[Start of section]

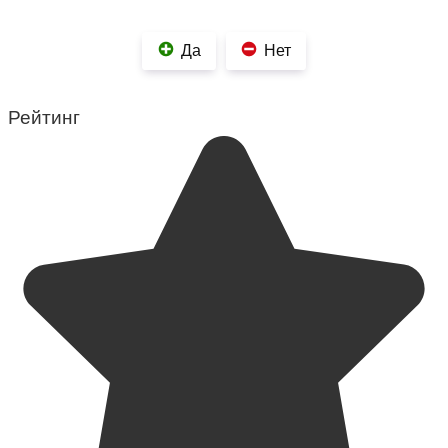
Да
Нет
Рейтинг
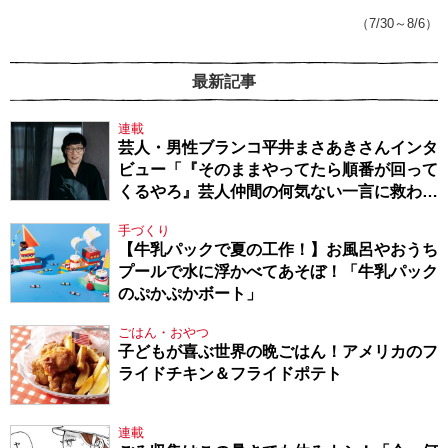
143】
（7/30～8/6）
最新記事
連載
芸人・男性ブランコ平井まさあきさんインタ
ビュー「『そのままやってたら順番が回って
くるやろ』芸人仲間の何気ない一言に救われ
てきたから、頑張れる」
手づくり
【牛乳パックで夏の工作！】お風呂やおうち
プールで水に浮かべてあそぼ！「牛乳パック
のぷかぷかボート」
ごはん・おやつ
子どもが喜ぶ世界の晩ごはん！アメリカのフ
ライドチキン＆フライドポテト
連載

[End of section]

Task details
Copy out the material above exactly; the images stay out.

Answer box
Да
Нет
Рейтинг
143】
（7/30～8/6）
最新記事
連載
芸人・男性ブランコ平井まさあきさんインタ
ビュー「『そのままやってたら順番が回って
くるやろ』芸人仲間の何気ない一言に救われ
てきたから、頑張れる」
手づくり
【牛乳パックで夏の工作！】お風呂やおうち
プールで水に浮かべてあそぼ！「牛乳パック
のぷかぷかボート」
ごはん・おやつ
子どもが喜ぶ世界の晩ごはん！アメリカのフ
ライドチキン＆フライドポテト
連載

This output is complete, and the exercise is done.